车子驶下国道,拐进了通往农庄的土路。夕阳在他们身后沉下去,把天空染成了深紫色。
农庄的铁门在暮色中显得格外高大。围墙上的铁丝网在最后一缕光里闪着冷光,像一排锋利的牙齿。
泽硕按了一下喇叭,老周从里面打开了铁门。车子驶进去,铁门在身后关上了。
五把锁,一把一把地锁好。
晚饭的时候,泽母做了韭菜炒鸡蛋、清炒小青菜和一大盆番茄蛋汤。小青菜是菜地里刚长的,嫩得能掐出水来。
“妈,这菜长得真快。”泽瑶夹了一筷子青菜,塞进嘴里。
“这个季节,菜长得快。”泽母给泽硕盛了一碗汤,“小硕,多吃点,你最近瘦了。”
泽硕接过汤碗,喝了一口。汤很烫,烫得他舌头生疼,但很鲜,是新鲜番茄的那种酸酸甜甜的鲜。
“妈,这番茄也是自己种的?”
“嗯,第一批,就结了这几个。后面还有,过几天就能吃。”
泽硕看着碗里那块红彤彤的番茄,忽然想起前世的一件事。
末世后的第一个冬天,他在一个废弃的温室里找到了几个瘪的番茄。那些番茄已经烂了一半,但他还是吃了。不是因为饿——是因为他想念那种酸酸甜甜的味道。那是他在末世里吃到的最后一口“正常”的食物。
后来他再也没有吃过番茄。
“小硕?”泽母的声音把他拉回来,“想什么呢?”
“没什么。”泽硕笑了笑,“在想这番茄真好吃。”
泽母看了他一眼,没有多问。
晚上,泽硕又爬上了屋顶。
这已经成了他的习惯。每天晚上,不管多累,他都会在屋顶上坐一会儿。看星星,听风,想事情。
系统提示在视野角落安静地跳动着。
【末世倒计时:6天21小时33分钟。】
还有不到七天。
他拿出手机,翻到那条刘德厚发来的消息。消息还在,他没有删。
他想起了今天下午那一家三口。赵志强,王秀梅,赵小宝。三个绿色的陌生人。他帮了他们,只是因为他们“可信”。

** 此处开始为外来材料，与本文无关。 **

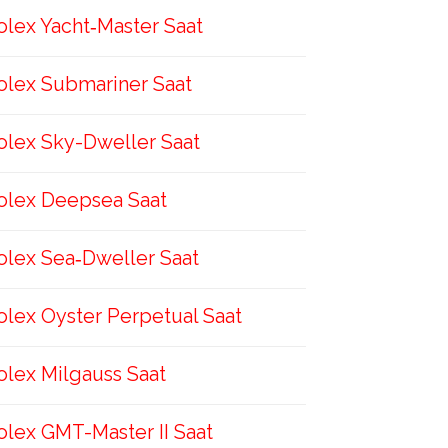
olex Yacht‑Master Saat
olex Submariner Saat
olex Sky-Dweller Saat
olex Deepsea Saat
olex Sea‑Dweller Saat
olex Oyster Perpetual Saat
olex Milgauss Saat
olex GMT-Master II Saat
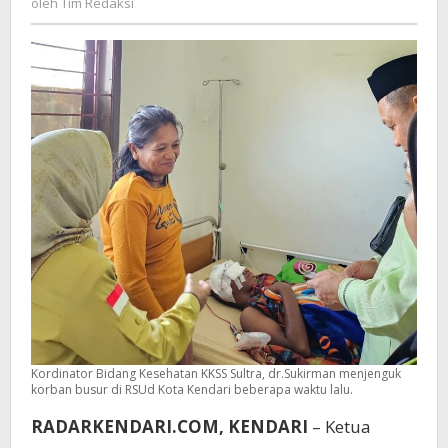
oleh
Tim Redaksi
Sultra
Redaksi
Bantu
Biaya
Operasi
Kordinator Bidang Kesehatan KKSS Sultra, dr.Sukirman menjenguk
korban busur di RSUd Kota Kendari beberapa waktu lalu.
RADARKENDARI.COM, KENDARI
– Ketua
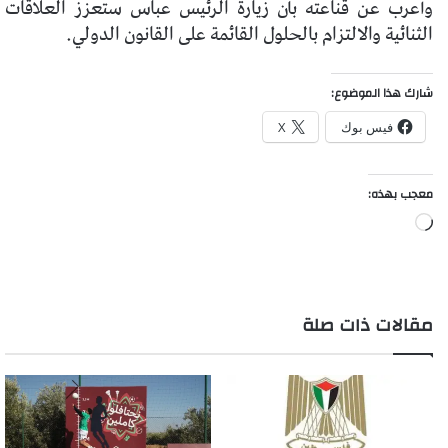
وأعرب عن قناعته بأن زيارة الرئيس عباس ستعزز العلاقات
الثنائية والالتزام بالحلول القائمة على القانون الدولي.
شارك هذا الموضوع:
فيس بوك
X
معجب بهذه:
جاري
التحميل…
مقالات ذات صلة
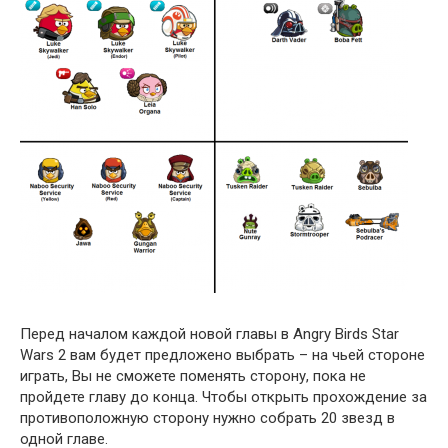
Перед началом каждой новой главы в Angry Birds Star
Wars 2 вам будет предложено выбрать – на чьей стороне
играть, Вы не сможете поменять сторону, пока не
пройдете главу до конца. Чтобы открыть прохождение за
противоположную сторону нужно собрать 20 звезд в
одной главе.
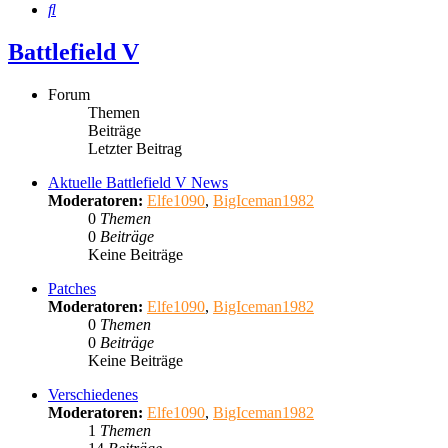
Suche
Battlefield V
Forum
Themen
Beiträge
Letzter Beitrag
Aktuelle Battlefield V News
Moderatoren:
Elfe1090
,
BigIceman1982
0
Themen
0
Beiträge
Keine Beiträge
Patches
Moderatoren:
Elfe1090
,
BigIceman1982
0
Themen
0
Beiträge
Keine Beiträge
Verschiedenes
Moderatoren:
Elfe1090
,
BigIceman1982
1
Themen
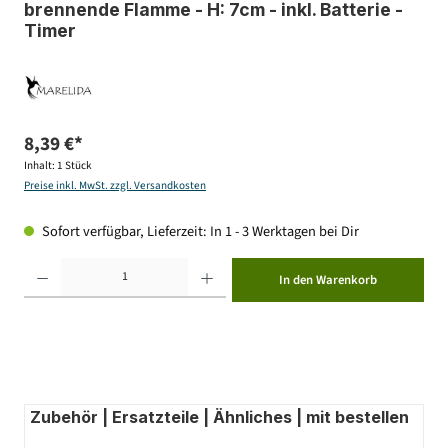
brennende Flamme - H: 7cm - inkl. Batterie -
Timer
8,39 €*
Inhalt:
1 Stück
Preise inkl. MwSt. zzgl. Versandkosten
Sofort verfügbar, Lieferzeit: In 1 - 3 Werktagen bei Dir
Produkt Anzahl: Gib den gewünschten Wert ein oder benutze die Schaltflächen um die Anzahl zu erhöhen ode
In den Warenkorb
Zubehör | Ersatzteile | Ähnliches | mit bestellen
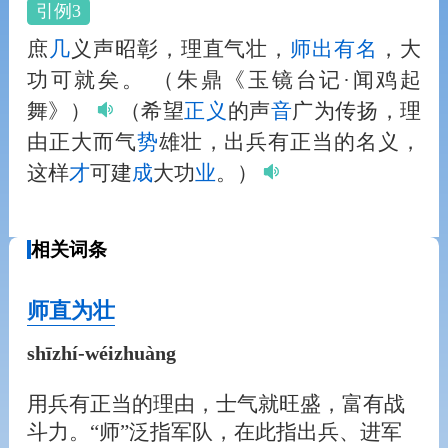
引例3
庶
几
义声昭彰，理直气壮，
师出有名
，大
功可就矣。
（朱鼎《玉镜台记·闻鸡起
舞》）
（希望
正义
的声
音
广为传扬，理
由正大而气
势
雄壮，出兵有正当的名义，
这样
才
可建
成
大功
业
。）
相关词条
师直为壮
shīzhí-wéizhuàng
用兵有正当的理由，士气就旺盛，富有战
斗力。“师”泛指军队，在此指出兵、进军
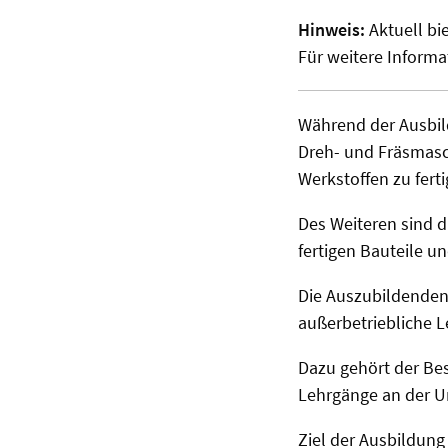
Hinweis:
Aktuell bi
Für weitere Informa
Während der Ausbil
Dreh- und Fräsmasc
Werkstoffen zu fer
Des Weiteren sind d
fertigen Bauteile u
Die Auszubildenden
außerbetriebliche 
Dazu gehört der Be
Lehrgänge an der Un
Ziel der Ausbildung 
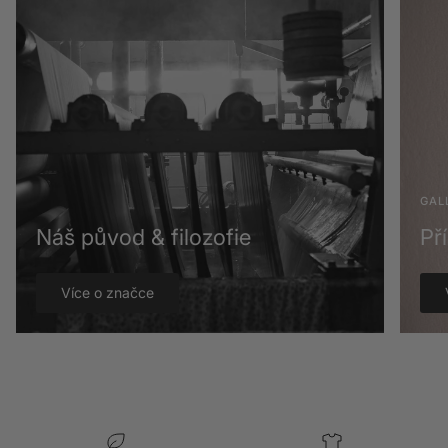
GAL
Náš původ & filozofie
Př
Více o značce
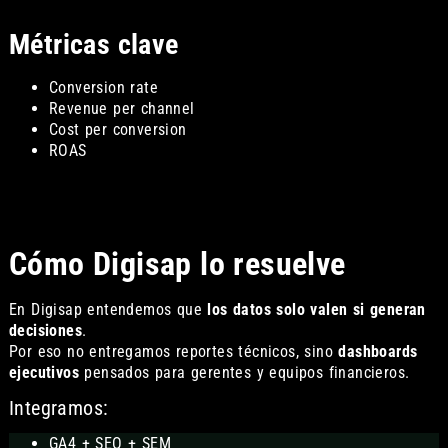
Métricas clave
Conversion rate
Revenue per channel
Cost per conversion
ROAS
Cómo Digisap lo resuelve
En Digisap entendemos que
los datos solo valen si generan
decisiones
.
Por eso no entregamos reportes técnicos, sino
dashboards
ejecutivos
pensados para gerentes y equipos financieros.
Integramos:
GA4 + SEO + SEM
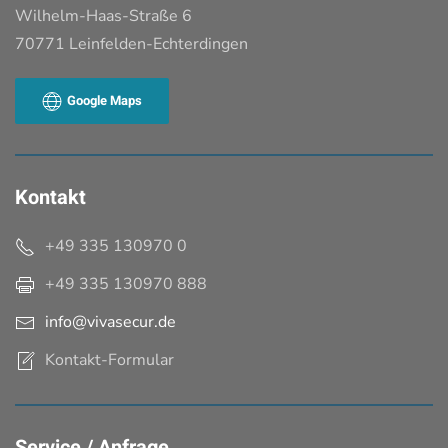
Wilhelm-Haas-Straße 6
70771 Leinfelden-Echterdingen
Google Maps
Kontakt
+49 335 130970 0
+49 335 130970
888
info@vivasecur.de
Kontakt-Formular
Service / Anfrage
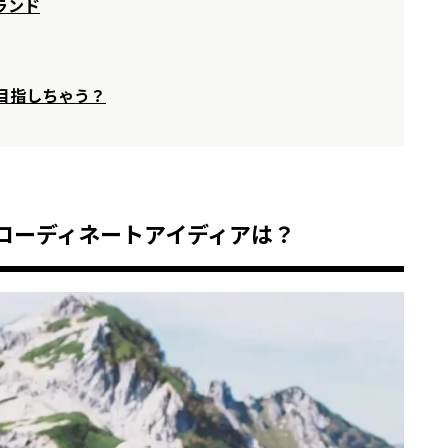
ランド
目指しちゃう？
コーディネートアイディアは？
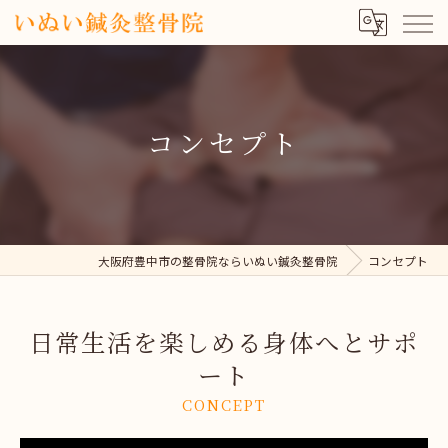
コンセプト
大阪府豊中市の整骨院ならいぬい鍼灸整骨院
コンセプト
日常生活を楽しめる身体へとサポ
ート
CONCEPT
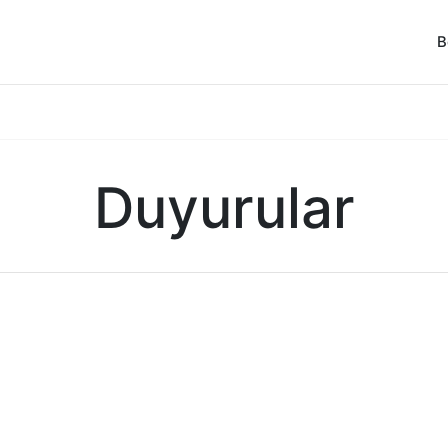
B
Duyurular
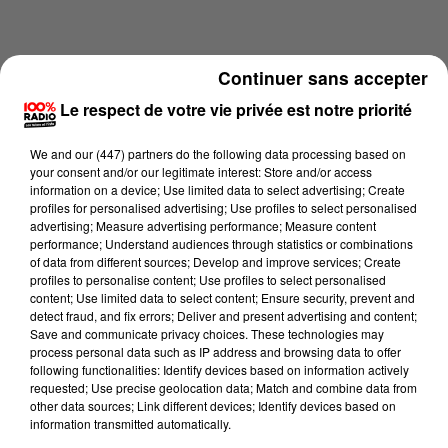
Continuer sans accepter
Le respect de votre vie privée est notre priorité
We and
our (447) partners
do the following data processing based on
your consent and/or our legitimate interest: Store and/or access
information on a device; Use limited data to select advertising; Create
profiles for personalised advertising; Use profiles to select personalised
advertising; Measure advertising performance; Measure content
performance; Understand audiences through statistics or combinations
of data from different sources; Develop and improve services; Create
profiles to personalise content; Use profiles to select personalised
content; Use limited data to select content; Ensure security, prevent and
Lecture (6 min 44 sec)
detect fraud, and fix errors; Deliver and present advertising and content;
Save and communicate privacy choices. These technologies may
process personal data such as IP address and browsing data to offer
following functionalities: Identify devices based on information actively
Fred Bompard
requested; Use precise geolocation data; Match and combine data from
other data sources; Link different devices; Identify devices based on
On se lève mois bête sur 100% Radio
information transmitted automatically.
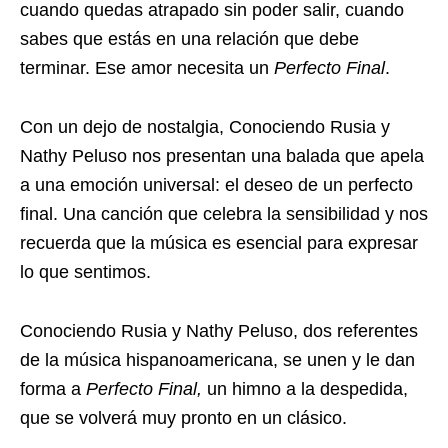
cuando quedas atrapado sin poder salir, cuando
sabes que estás en una relación que debe
terminar. Ese amor necesita un
Perfecto Final
.
Con un dejo de nostalgia, Conociendo Rusia y
Nathy Peluso nos presentan una balada que apela
a una emoción universal: el deseo de un perfecto
final. Una canción que celebra la sensibilidad y nos
recuerda que la música es esencial para expresar
lo que sentimos.
Conociendo Rusia y Nathy Peluso, dos referentes
de la música hispanoamericana, se unen y le dan
forma a
Perfecto Final,
un himno a la despedida,
que se volverá muy pronto en un clásico.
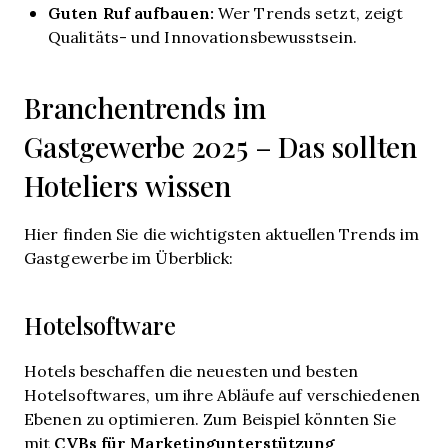
Guten Ruf aufbauen:
Wer Trends setzt, zeigt
Qualitäts- und Innovationsbewusstsein.
Branchentrends im
Gastgewerbe 2025 – Das sollten
Hoteliers wissen
Hier finden Sie die wichtigsten aktuellen Trends im
Gastgewerbe im Überblick:
Hotelsoftware
Hotels beschaffen die neuesten und besten
Hotelsoftwares, um ihre Abläufe auf verschiedenen
Ebenen zu optimieren. Zum Beispiel könnten Sie
CVBs für Marketingunterstützung
mit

但如果有一天,来求助的是一个“红色”的人呢?他会怎么办?
泽硕知道答案。
但他不想去想。
手机震动了。一条新消息,不是刘德厚——是泽瑶。
【哥,你睡了吗?】
泽硕回复:【没。在屋顶。】
几秒钟后,泽瑶爬上了屋顶,手里拿着两罐啤酒。
“妈让我给你的。”她把一罐啤酒递给他,在他旁边坐下。
泽硕打开啤酒,喝了一口。
泽瑶也喝了一口。她现在已经不皱眉头了。
“哥,你说末世之后,我们会怎么样?”
泽硕想了想。
“我们会活下来。”他说,“农庄能撑一段时间。等外面稳定了,我们再出去找物资。也许会遇到其他幸存者,也许会遇到血奴。但只要我们不犯错,就能活下来。”
“然后呢?”
“然后?”泽硕看着天上的星星,“然后等。等疫苗,等救援,等这个世界重新好起来。”
“会好起来吗?”
“会。”泽硕说,“可能很久,但会。”
泽瑶沉默了一会儿,然后靠在了他的肩膀上。
“哥。”
“嗯。”
“你前世死的时候,疼吗?”
泽硕握着啤酒罐的手收紧了。
“不疼。”他说,“很快就过去了。”
泽瑶没有说话。但泽硕能感觉到,妹妹靠在他肩膀上的重量,比平时重了一些。
他不知道她信不信。
但他希望她信。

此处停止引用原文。